Une surveillance 24h/24 et des gardiens armés assurent à ces résidents la tranquillité à laquelle aspire tout honnête homme. Loin des immigrés, et, surtout, loin des prolos français. Ici on a massivement voté Fillon aux primaires, on votera massivement Fillon, on adore François Fillon. Les résidents de cette enclave de nantis sont allés nombreux soutenir l’homme de Total à sa réunion publique, non loin de là, dans le très populaire casino cannois :
- Un « gaulliste » qui veut rassembler tous les Français
Les sans-dents, on le sait, sont fainéants : ils ne travaillent pas assez ou ne cherchent pas à le faire, prennent leur retraite trop tôt, ont une tendance prononcée au racisme et votent, lorsqu’ils se déplacent, pour un programme inapplicable et irresponsable. Les villes dans lesquelles demeurent les sans-dents sont marquées par le délitement des relations sociales et l’effritement de la « solidarité républicaine ». En revanche, dans les Hauts de Vaugrenier, « ghetto du gotha » (Pinçon-Charlot) de Villeneuve-Loubet, la solidarité de classe tourne à plein régime. Voici la présentation de la résidence que l’on peut lire sur le site officiel :
« Le Domaine a été bien imaginé au départ avec son Club-House qui rassemble les résidents permanents ou non et donne à cet ensemble, ce supplément d’âme que l’on ne retrouve pas forcément, dans un monde un peu artificiel qui ne favorise pas toujours les rencontres amicales. »

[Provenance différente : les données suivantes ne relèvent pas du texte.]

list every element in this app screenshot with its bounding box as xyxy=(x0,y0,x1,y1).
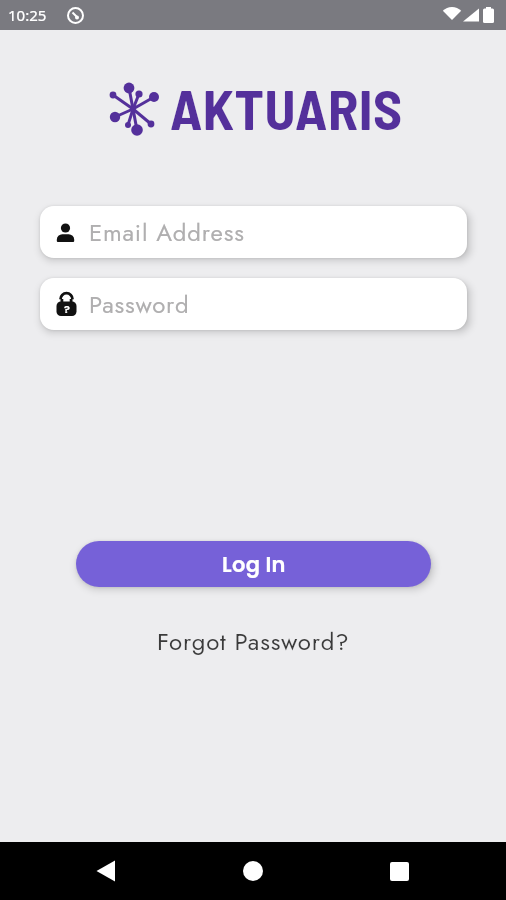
button[interactable]: ? xyxy=(40,278,467,330)
button[interactable]: Log In xyxy=(76,541,431,587)
staticText: AKTUARIS xyxy=(170,74,403,132)
staticText: ? xyxy=(64,301,70,316)
button[interactable] xyxy=(233,851,273,891)
button[interactable]: Email Address xyxy=(40,206,467,258)
staticText: Log In xyxy=(222,550,286,579)
staticText: Email Address xyxy=(89,215,245,250)
button[interactable] xyxy=(379,851,419,891)
button[interactable]: Forgot Password? xyxy=(157,624,350,659)
button[interactable] xyxy=(86,851,126,891)
staticText: 10:25 xyxy=(8,5,47,25)
staticText: Password xyxy=(89,287,190,322)
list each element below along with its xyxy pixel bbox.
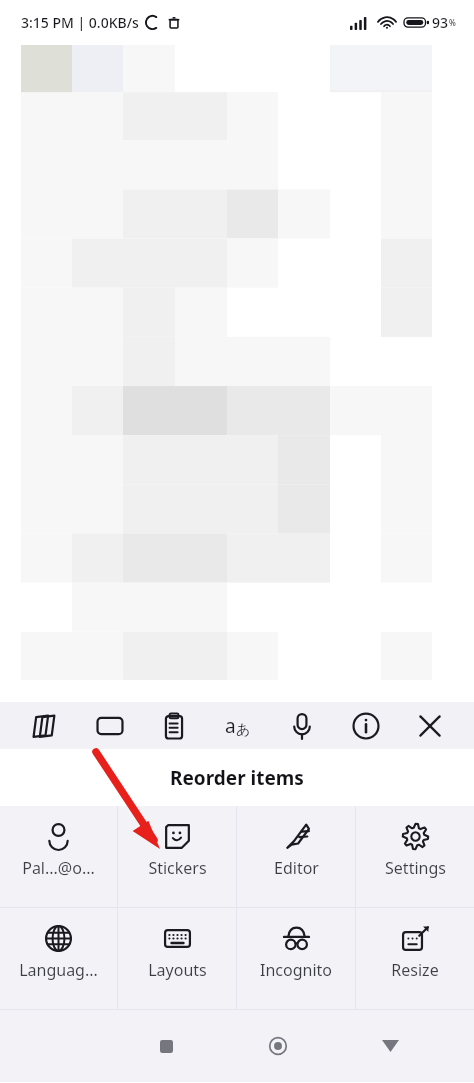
- staticText: a: [225, 713, 236, 739]
- staticText: 93: [432, 13, 449, 32]
- staticText: 3:15 PM | 0.0KB/s: [21, 13, 139, 32]
- staticText: %: [449, 17, 456, 28]
- staticText: Reorder items: [170, 765, 304, 791]
- staticText: あ: [236, 721, 251, 739]
- staticText: Incognito: [260, 959, 332, 981]
- staticText: Pal...@o...: [22, 857, 95, 879]
- staticText: Stickers: [148, 857, 207, 879]
- button[interactable]: Editor: [237, 806, 355, 907]
- button[interactable]: Back: [334, 1010, 446, 1082]
- button[interactable]: Clipboard: [142, 702, 206, 749]
- button[interactable]: Settings: [356, 806, 474, 907]
- button[interactable]: Layouts: [118, 908, 236, 1009]
- button[interactable]: Languages: [0, 908, 117, 1009]
- button[interactable]: Resize: [356, 908, 474, 1009]
- button[interactable]: Voice input: [270, 702, 334, 749]
- staticText: Layouts: [148, 959, 207, 981]
- staticText: Languag...: [19, 959, 98, 981]
- staticText: Resize: [391, 959, 439, 981]
- button[interactable]: Info: [334, 702, 398, 749]
- button[interactable]: Incognito: [237, 908, 355, 1009]
- button[interactable]: Translate: [206, 702, 270, 749]
- button[interactable]: Stickers: [118, 806, 236, 907]
- staticText: Editor: [274, 857, 319, 879]
- button[interactable]: Themes: [12, 702, 77, 749]
- button[interactable]: Palette account: [0, 806, 117, 907]
- button[interactable]: Recents: [111, 1010, 222, 1082]
- staticText: Settings: [385, 857, 446, 879]
- button[interactable]: GIF: [77, 702, 142, 749]
- button[interactable]: Home: [222, 1010, 334, 1082]
- button[interactable]: Close: [398, 702, 462, 749]
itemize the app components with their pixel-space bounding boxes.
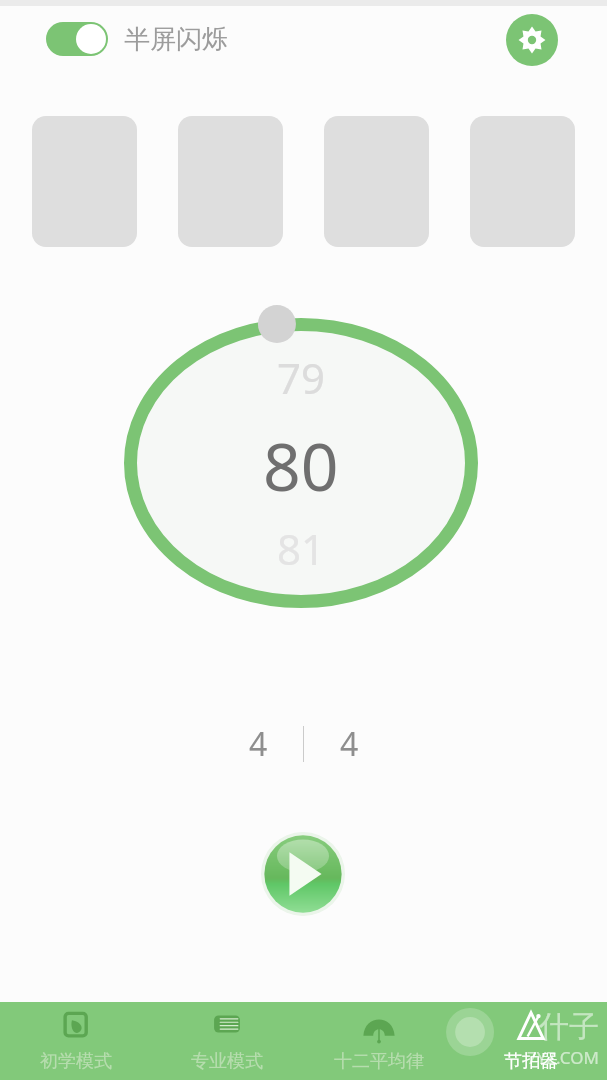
staticText: 十二平均律 — [334, 1050, 424, 1073]
staticText: 节拍器 — [504, 1050, 558, 1073]
button[interactable]: 4 — [213, 718, 303, 770]
button[interactable]: Tempo dial — [124, 306, 478, 608]
button[interactable] — [178, 116, 283, 247]
button[interactable]: Settings — [506, 14, 558, 66]
staticText: 初学模式 — [40, 1050, 112, 1073]
button[interactable] — [324, 116, 429, 247]
button[interactable]: 十二平均律 — [303, 1002, 455, 1080]
button[interactable]: 初学模式 — [0, 1002, 151, 1080]
button[interactable]: 4 — [304, 718, 394, 770]
button[interactable]: 专业模式 — [151, 1002, 303, 1080]
staticText: 7YZ.COM — [527, 1046, 599, 1069]
button[interactable]: 节拍器 — [455, 1002, 607, 1080]
staticText: 80 — [263, 420, 339, 510]
staticText: 半屏闪烁 — [124, 23, 228, 56]
staticText: 79 — [277, 349, 326, 406]
staticText: 81 — [277, 520, 326, 577]
button[interactable]: Play — [261, 832, 345, 916]
button[interactable] — [32, 116, 137, 247]
staticText: 4 — [249, 722, 268, 766]
button[interactable]: 半屏闪烁 — [46, 22, 228, 56]
staticText: 专业模式 — [191, 1050, 263, 1073]
staticText: 什子 — [539, 1008, 599, 1046]
button[interactable] — [470, 116, 575, 247]
staticText: 4 — [340, 722, 359, 766]
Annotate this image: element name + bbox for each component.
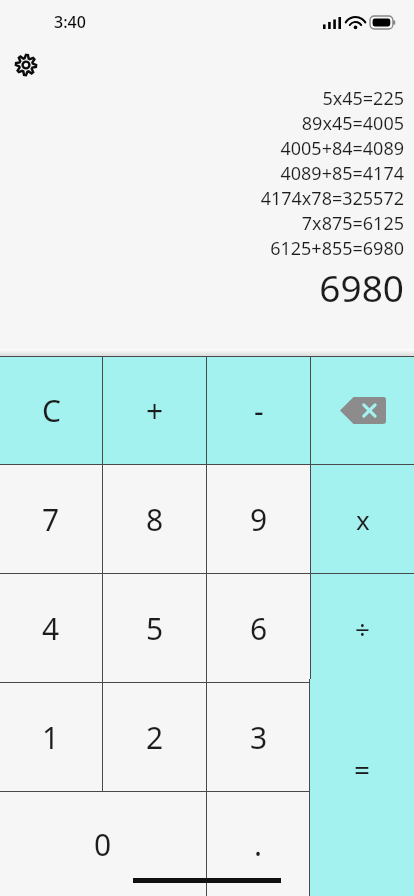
staticText: 7 (42, 499, 60, 540)
staticText: 0 (94, 824, 112, 865)
staticText: 4 (42, 608, 60, 649)
button[interactable]: 6 (207, 574, 310, 682)
button[interactable]: 5 (103, 574, 206, 682)
button[interactable]: 3 (207, 683, 310, 791)
staticText: - (254, 390, 264, 431)
button[interactable]: 9 (207, 465, 310, 573)
staticText: 1 (42, 717, 60, 758)
staticText: + (146, 390, 164, 431)
staticText: . (254, 824, 263, 865)
button[interactable]: 1 (0, 683, 102, 791)
button[interactable]: 8 (103, 465, 206, 573)
button[interactable]: - (207, 356, 310, 464)
button[interactable]: Settings (11, 50, 41, 80)
button[interactable]: x (311, 465, 414, 573)
button[interactable]: ÷ (311, 574, 414, 682)
staticText: 5x45=225 (322, 86, 404, 111)
button[interactable]: 2 (103, 683, 206, 791)
staticText: 89x45=4005 (301, 111, 404, 136)
staticText: = (354, 750, 371, 788)
staticText: 6 (250, 608, 268, 649)
button[interactable]: 0 (0, 792, 206, 896)
staticText: 5 (146, 608, 164, 649)
staticText: x (356, 502, 370, 537)
button[interactable]: + (103, 356, 206, 464)
button[interactable]: 7 (0, 465, 102, 573)
staticText: 4005+84=4089 (280, 136, 404, 161)
staticText: 3 (250, 717, 268, 758)
staticText: 3:40 (54, 11, 86, 33)
button[interactable]: Delete (311, 356, 414, 464)
staticText: 7x875=6125 (301, 211, 404, 236)
button[interactable]: = (310, 679, 414, 896)
staticText: 4089+85=4174 (280, 161, 404, 186)
button[interactable]: 4 (0, 574, 102, 682)
staticText: ÷ (355, 611, 370, 646)
staticText: C (42, 390, 61, 431)
staticText: 9 (250, 499, 268, 540)
staticText: 4174x78=325572 (260, 186, 404, 211)
button[interactable]: . (207, 792, 310, 896)
staticText: 6980 (319, 262, 404, 312)
staticText: 2 (146, 717, 164, 758)
button[interactable]: C (0, 356, 102, 464)
staticText: 6125+855=6980 (270, 236, 404, 261)
staticText: 8 (146, 499, 164, 540)
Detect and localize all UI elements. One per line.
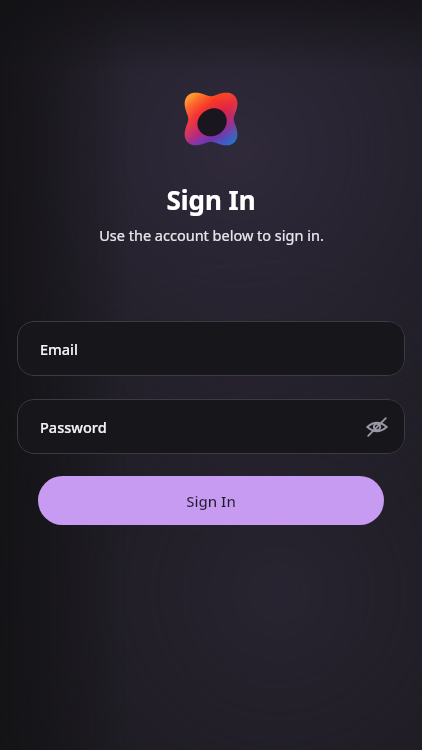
button[interactable]: Email xyxy=(17,321,405,376)
button[interactable]: Show password xyxy=(357,407,397,447)
button[interactable]: Sign In xyxy=(38,476,384,525)
staticText: Sign In xyxy=(186,491,236,511)
staticText: Use the account below to sign in. xyxy=(99,225,324,245)
button[interactable]: Password xyxy=(17,399,405,454)
staticText: Email xyxy=(40,339,78,359)
staticText: Sign In xyxy=(166,182,256,217)
staticText: Password xyxy=(40,417,107,437)
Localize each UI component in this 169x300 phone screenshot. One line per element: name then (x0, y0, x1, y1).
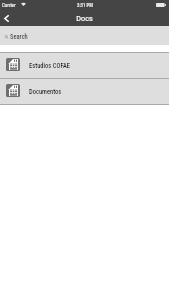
staticText: Search (10, 33, 28, 41)
staticText: Carrier (2, 2, 16, 8)
button[interactable]: Documentos (0, 79, 169, 104)
staticText: Docs (76, 14, 93, 22)
staticText: Documentos (29, 88, 62, 96)
button[interactable]: Estudios COFAE (0, 53, 169, 78)
button[interactable]: Search (0, 26, 169, 45)
staticText: Estudios COFAE (29, 62, 70, 70)
button[interactable]: Back (0, 11, 12, 26)
staticText: 3:31 PM (77, 3, 93, 9)
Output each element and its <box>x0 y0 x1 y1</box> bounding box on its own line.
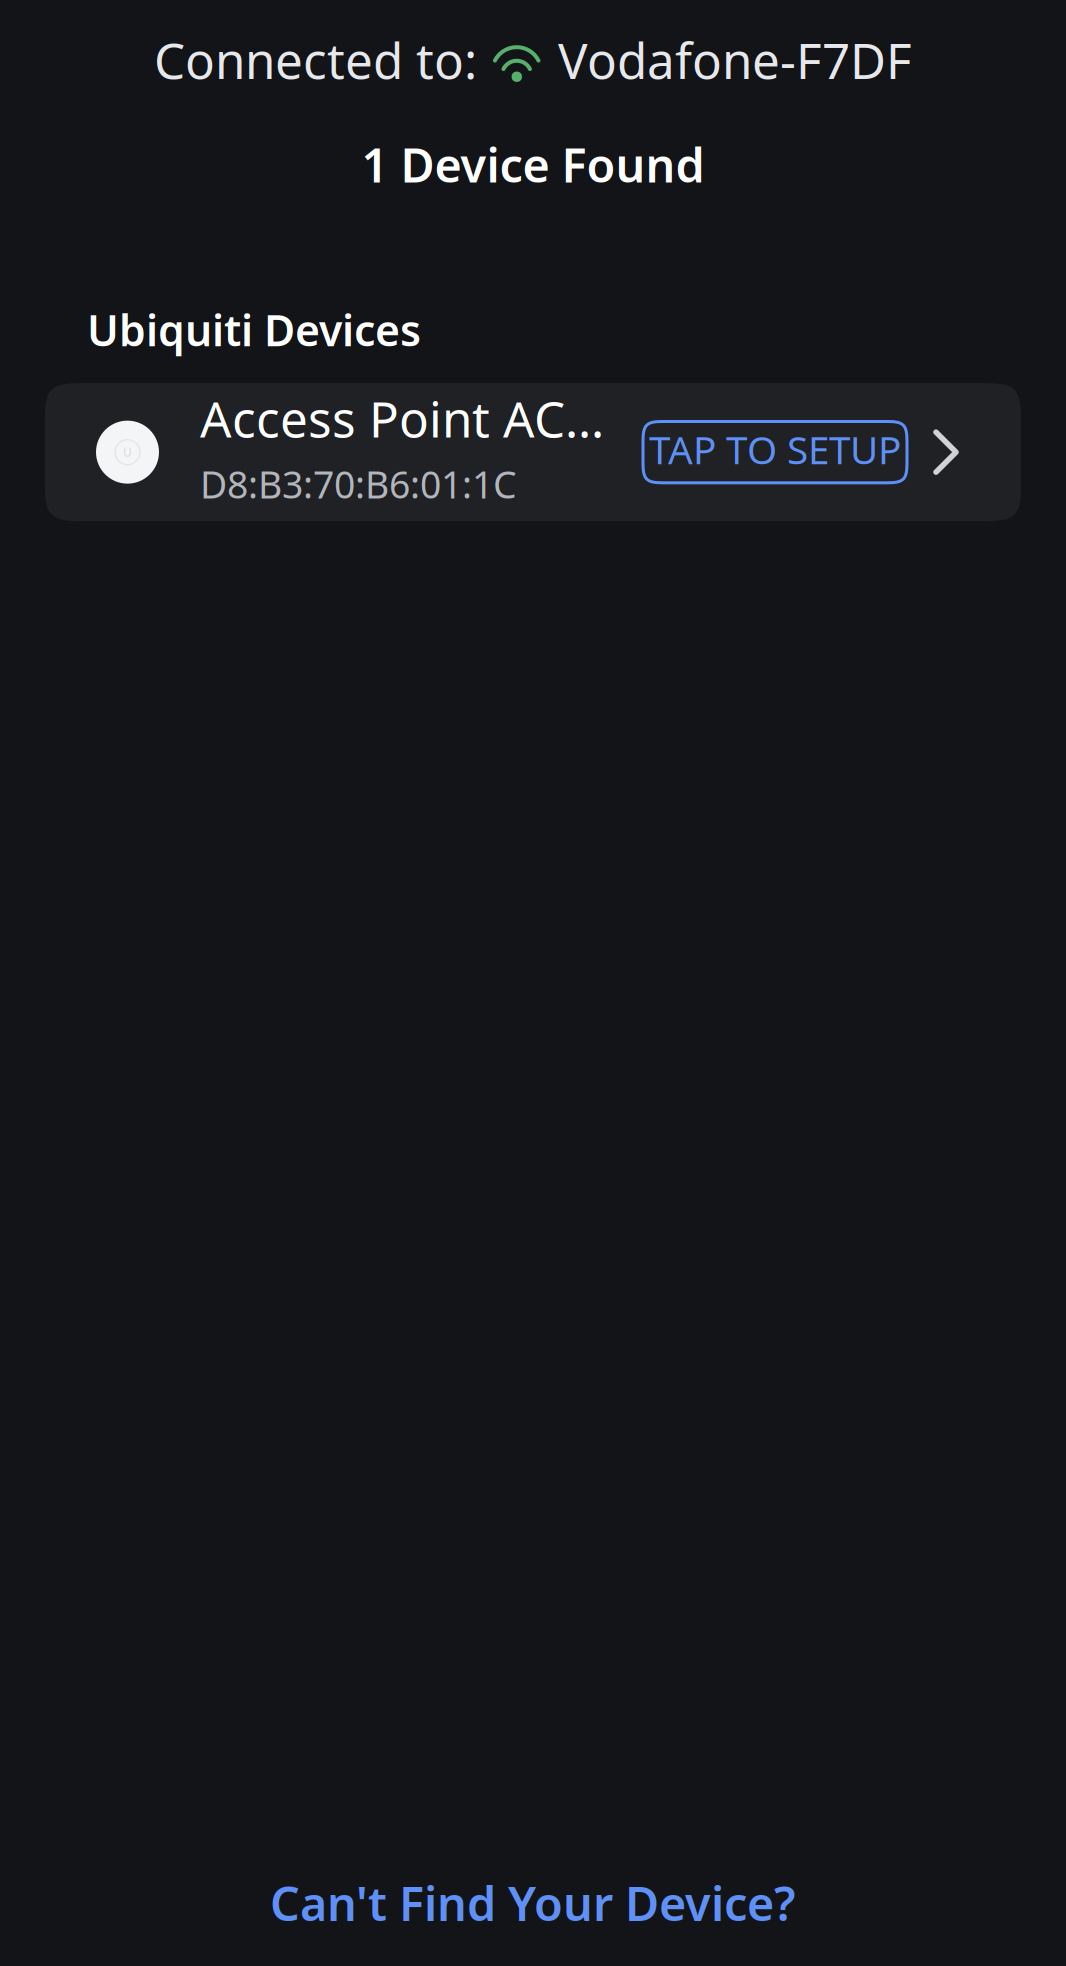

Il y a même un espace « petites annonces » dédié aux résidents . Y trouve-t-on des échanges de savoir-faire non marchands pour rompre avec ce « monde un peu artificiel » prestement condamné ? On ne sait pas si l’offre d’août 2016 a trouvé preneur : Chantal proposait « un beau manteau de fourrure au plus offrant » (prix : 500 euros). Enfin un peu d’authenticité loin des villages archaïques des gueux et des villes industrielles obsolètes ! Vive le front républicain !
Références :
Grésillon et Alexandre (dir.), La France des marges, Armand Colin, 2016.
Zeneidi-Henry Djemila, Les SDF et la ville. Géographie du savoir-survivre, Breal, 2002.
Le Goix Renaud, « Les gated communities aux États-Unis et en France : une innovation dans le développement périurbain ? », Hérodote, 3/2006 (n° 122), p. 107-137.